“Wait, hold on. You’re telling me that its the year 2013, and as we stand here under typical Irish weather, drenched from head to toe just trying to stay warm, that I am staring at a 25 foot peace wall that still, to this day, separates protestants and catholics here in Belfast?”
“Yes. That is exactly what you are seeing,” I heard our taxi driver blurt this out, in that thick, heavy Irish accent, however most of my attention was averted to the wall: an imposing structure of concrete and steel fencing, reaching 30 feet in some areas.
I mean, I heard rumblings and had a small notion of an idea that there was still civil unrest in Belfast, yet heading to Ireland for two weeks for my brothers wedding at the end of June, nothing could have painted us a clearer picture than the world famous Black Taxi tour.
I read a quote online taken from an anonymous Belfast resident, that I thought gave an eerily simple idea as to how uneasy the balance still was between these two, well, religions:
“In most other countries they have all sorts of sports; soccer, cricket, whatever. In Belfast we have something called recreational rioting.”
The taxi ride took us throughout the city, stopping at a number of different sites, from massive murals painted on the protestant side, glorifying their ‘heroes’, to a church on the catholic side rich in history, to other murals painted throughout the city, as well as memorials dedicated to catholics who have lost their lives from this civil war over the years, from children as young as 2 or 3.
As miserable and uncomfortable as I was (I really didnt want to continue to get in and out of the taxi, I was completely soaked), to be able to stand there, in this year 2013, and have the privileged to stare and realize that this ‘history’ continues to have events and people added to it to this day. And, unfortunately, other than the hope that most of these walls will be taken down within the next 10 years, it looks as though only time will tell.
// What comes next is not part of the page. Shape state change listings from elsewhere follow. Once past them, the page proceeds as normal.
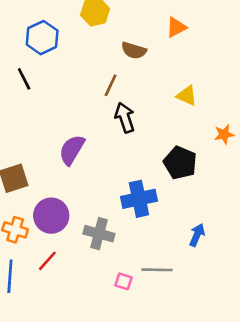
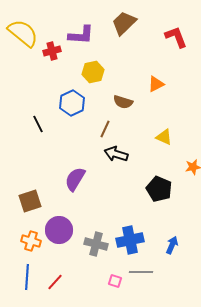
blue hexagon: (42, 38) -> (72, 103), moved
black arrow: (125, 118) -> (116, 154), turned -55
blue cross: (139, 199) -> (130, 240), moved
red line: (47, 261) -> (55, 282), moved

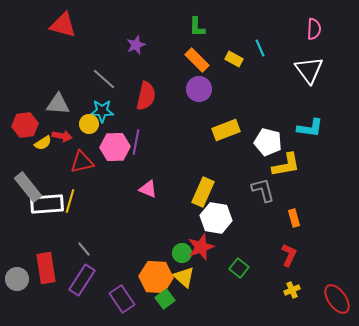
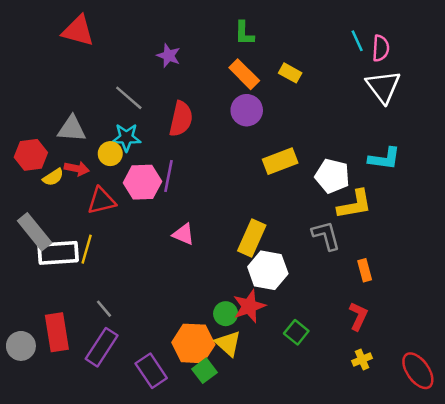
pink semicircle: (314, 29) -> (381, 48), moved
purple star: (136, 45) -> (169, 56), turned -30
cyan line: (260, 48) -> (357, 41), moved

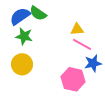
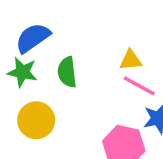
green semicircle: (38, 13) -> (67, 72), moved, turned 48
green star: (24, 36) -> (22, 72), moved

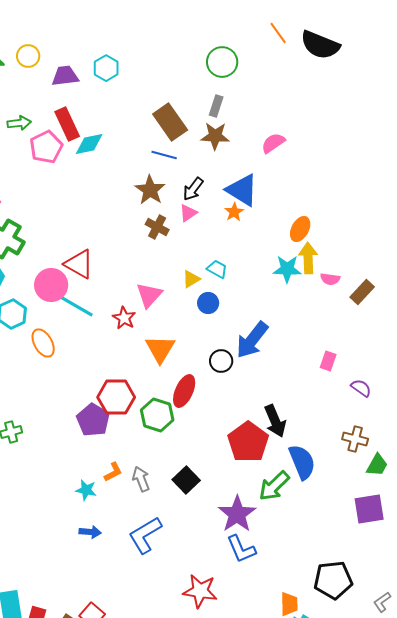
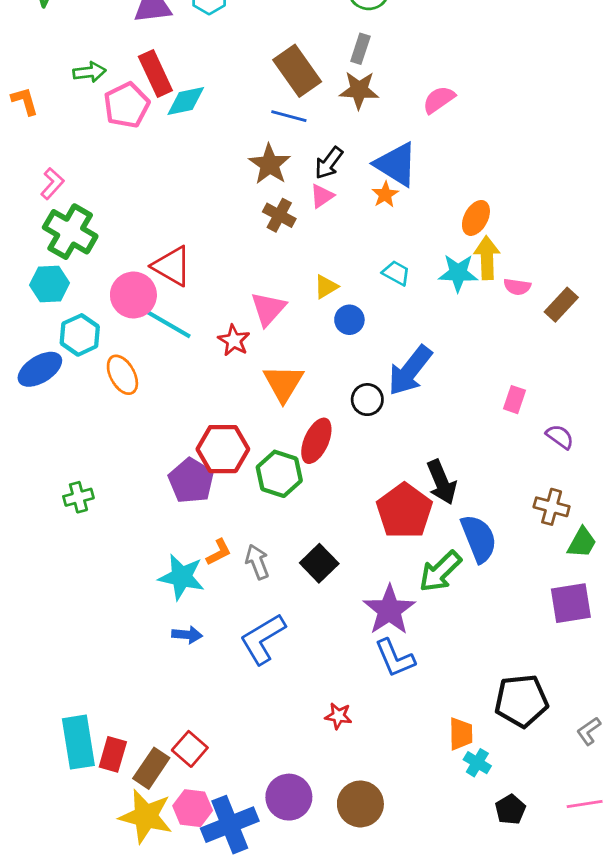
cyan trapezoid: (217, 269) -> (396, 273), moved
cyan star: (86, 490) -> (182, 577), size x1.6
red star: (200, 591) -> (338, 716), size x0.6

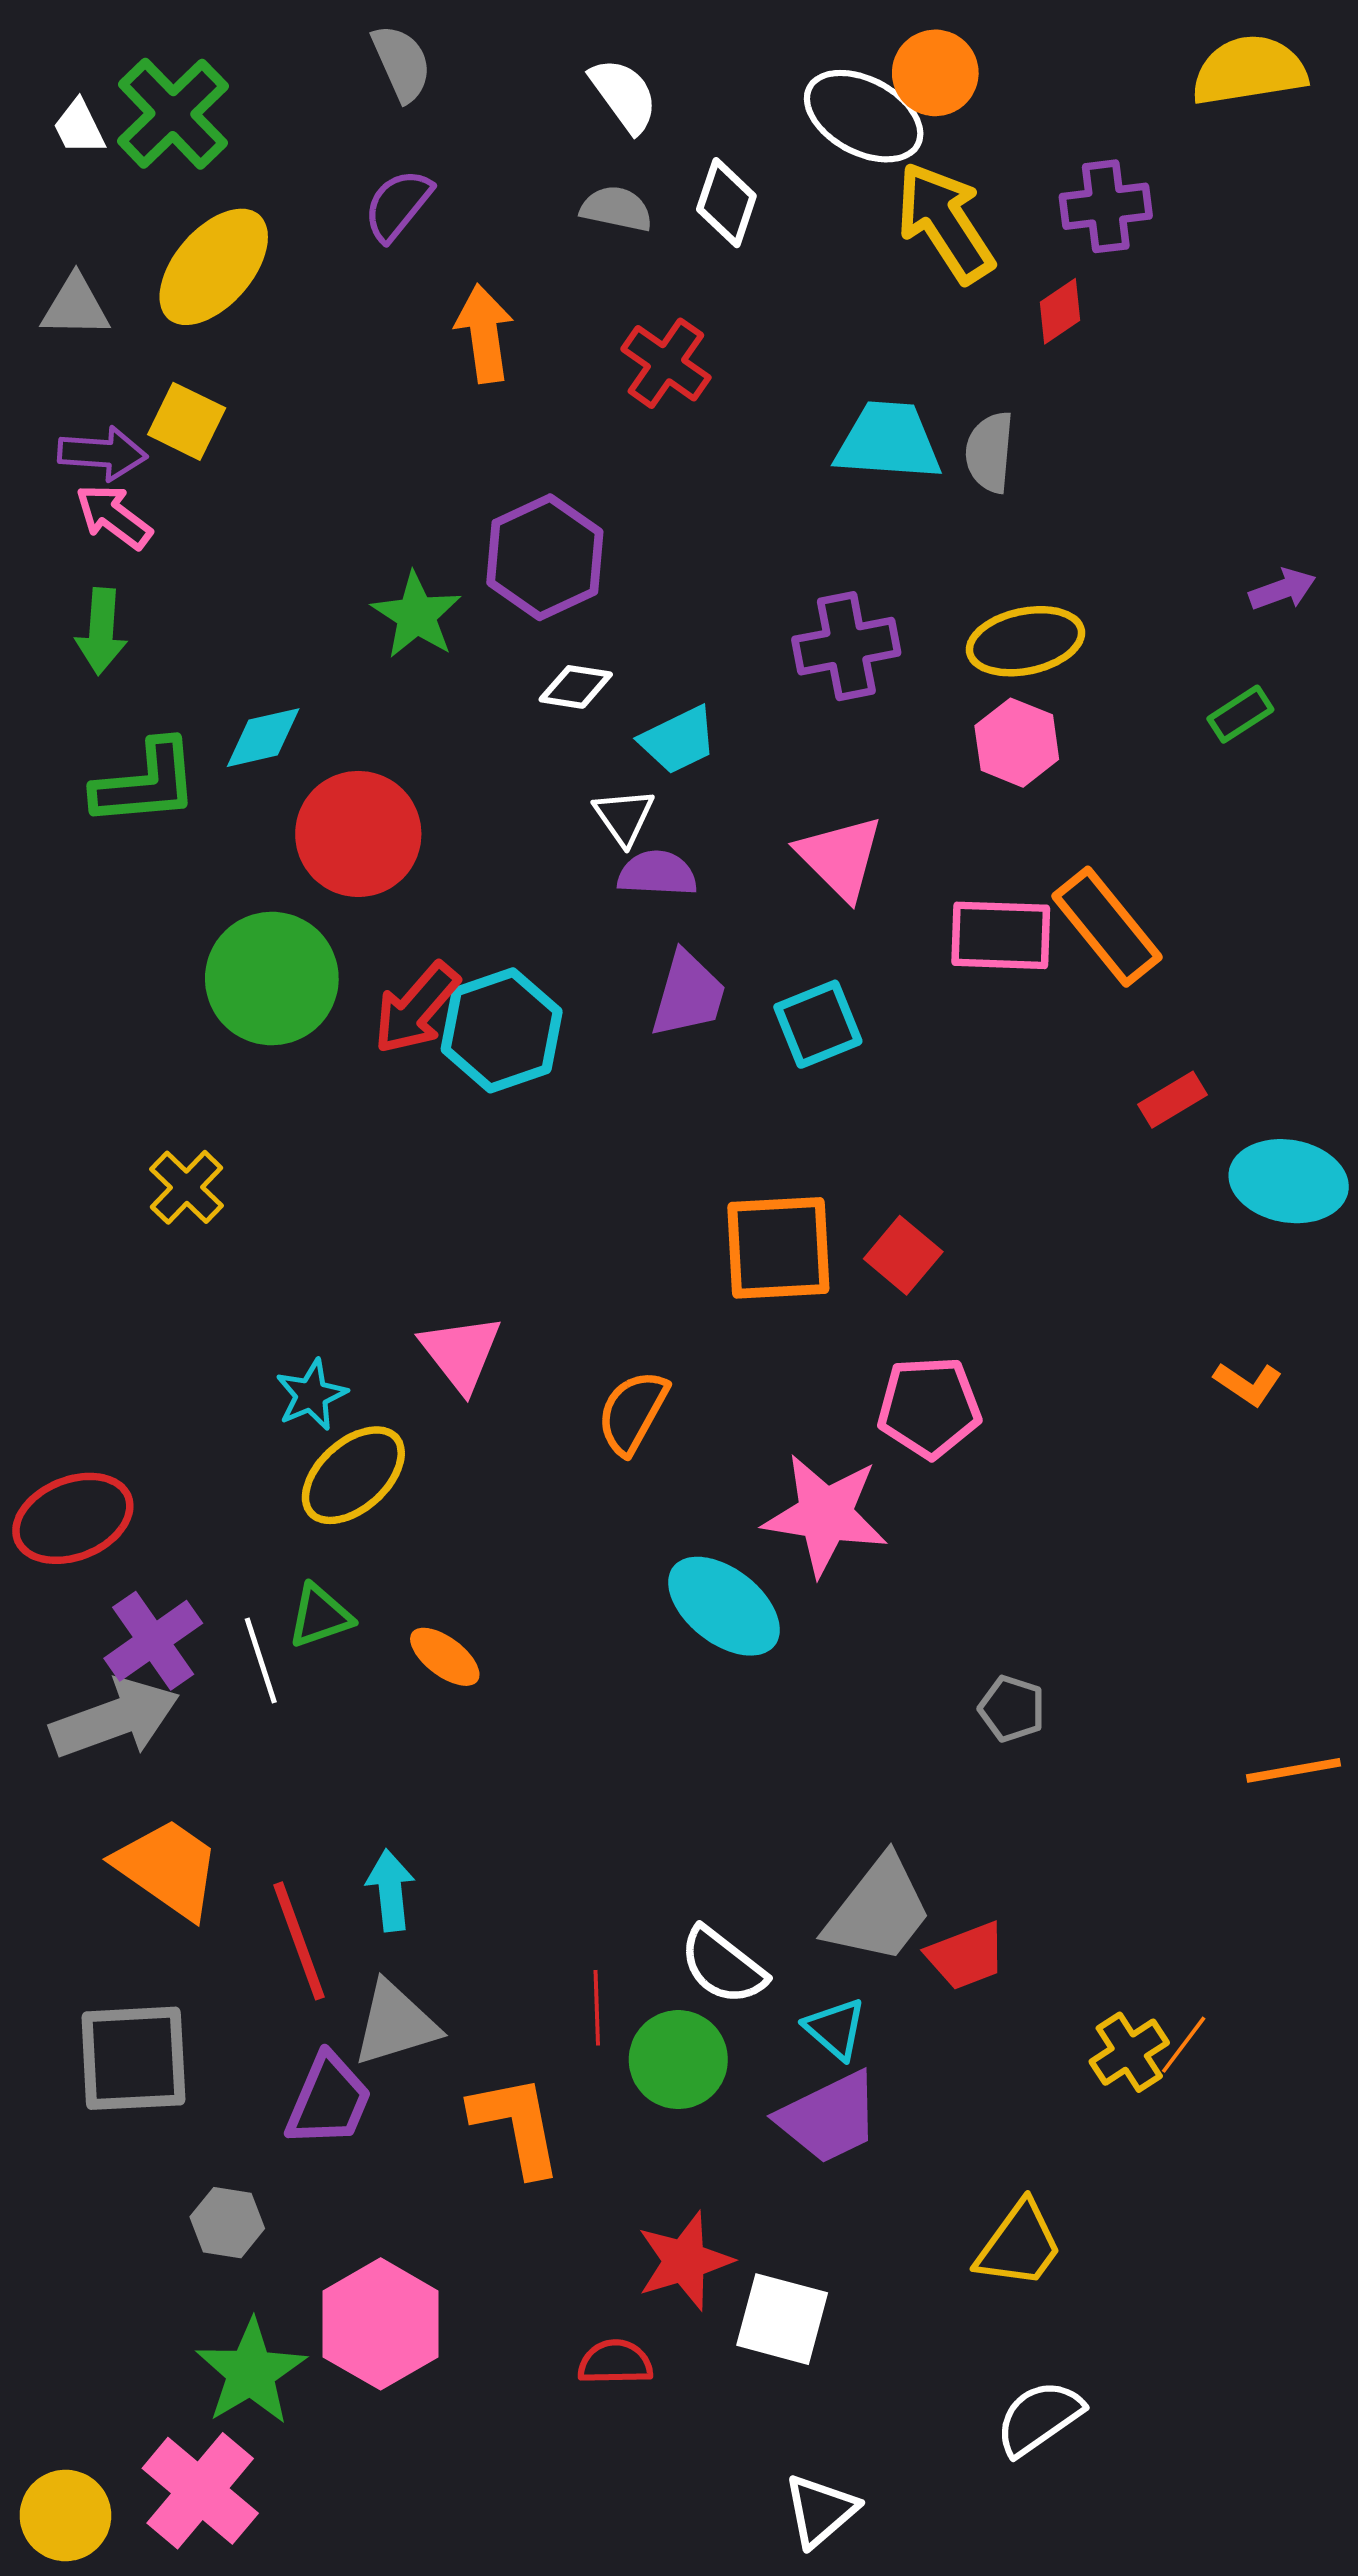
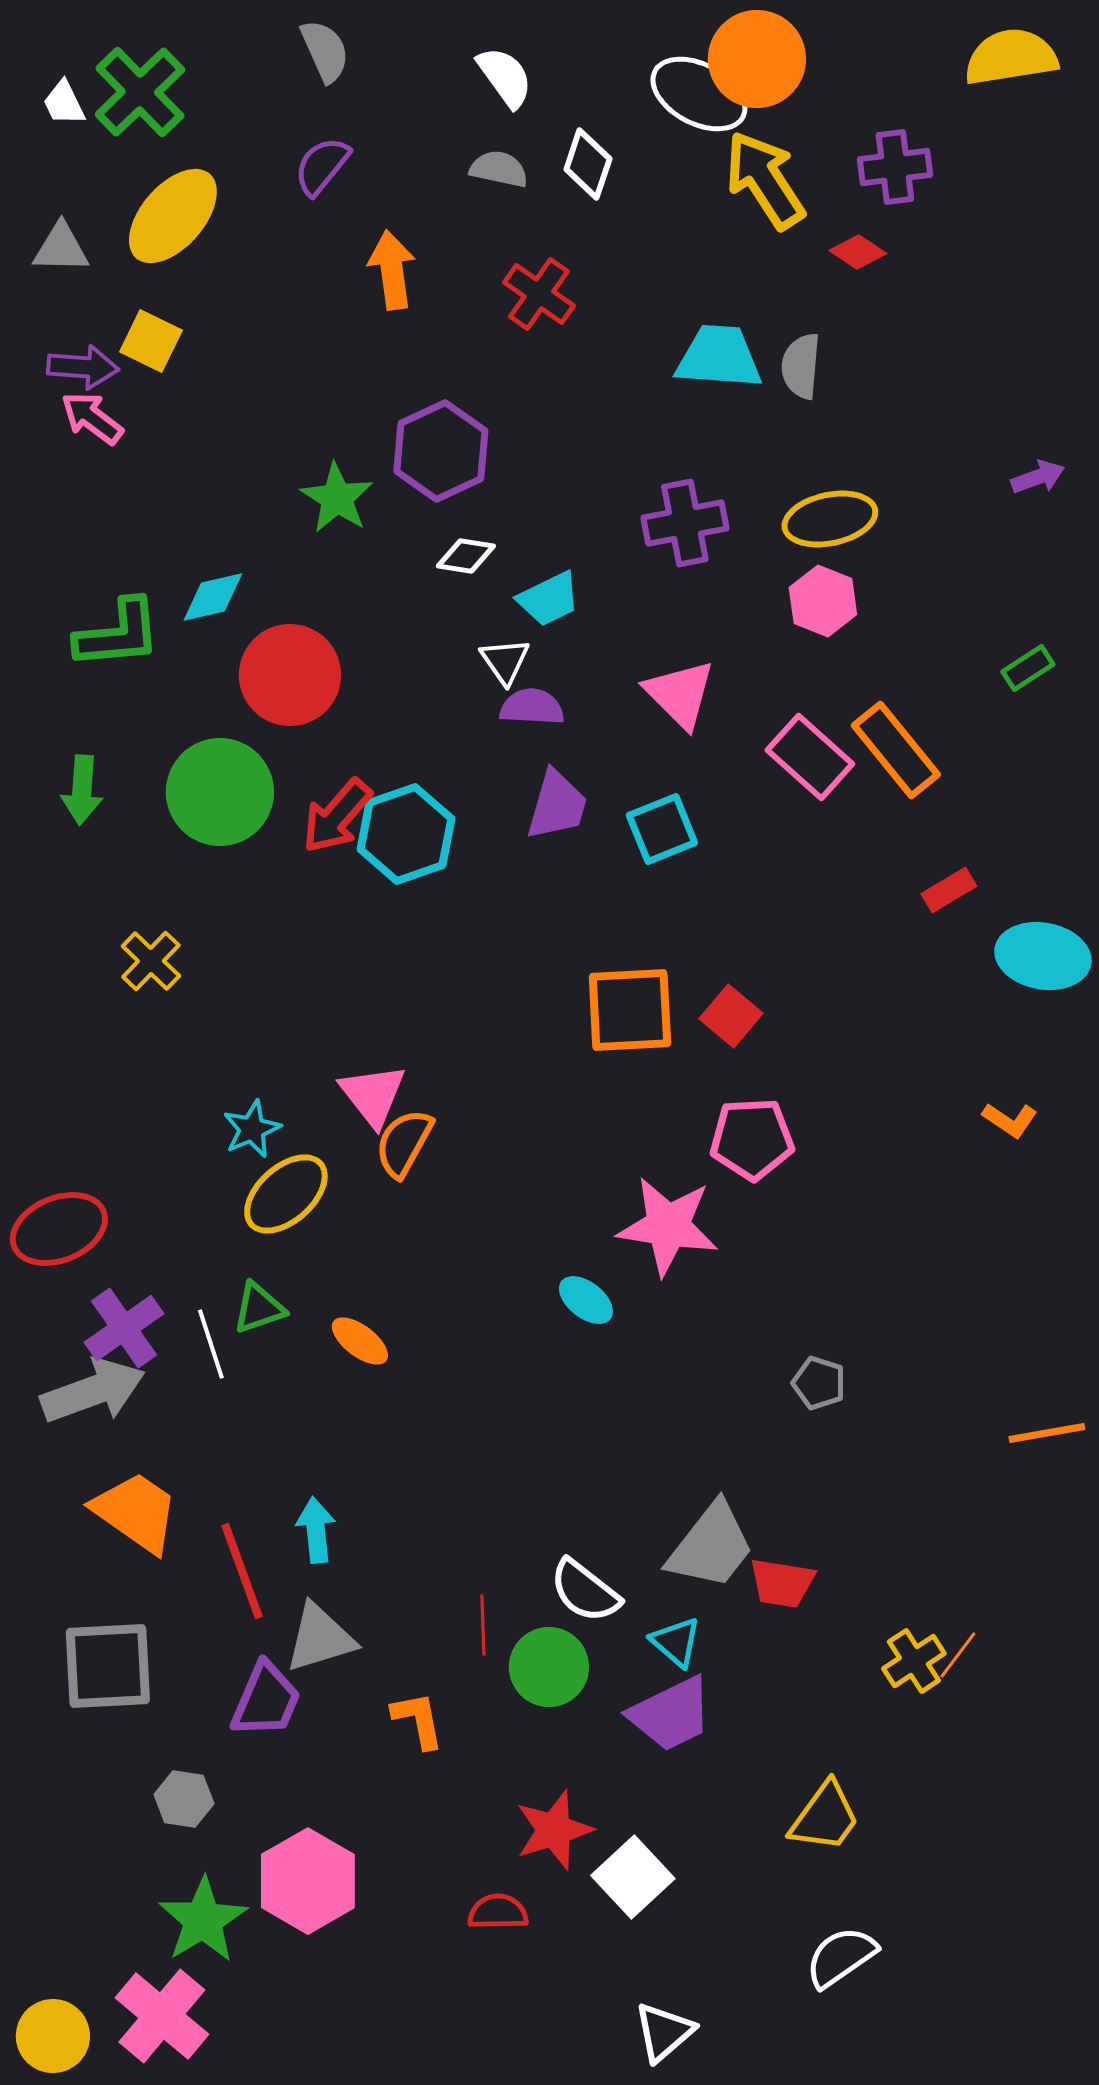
orange circle: (935, 73) -> (757, 59), size x1.4
red diamond: (1060, 311) -> (858, 252), turned 68
green arrow: (101, 631) -> (82, 790), moved
green rectangle: (1240, 714) -> (1028, 668), moved
pink rectangle: (1001, 935) -> (810, 757), turned 40
orange semicircle: (633, 1412) -> (404, 1143), moved
cyan ellipse: (724, 1606) -> (586, 1300), size x0.6
red trapezoid: (966, 1956) -> (782, 1583), turned 30
orange L-shape: (516, 2125) -> (418, 1720), size x0.7
white square: (782, 2319) -> (633, 1877), turned 32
This was one of the more informative and eye-opening tours I was a part of. That peace wall is definitely, definitely something that I wont forget.
At the end, our driver pulled out a few markers while we stood motionless in front of the wall, giving us the option to sign. I decided to put down one of my favorite quotes from the movie Robin Hood. I though it related to the ongoing battle in Belfast: “Rise and rise again, until lambs become lions.”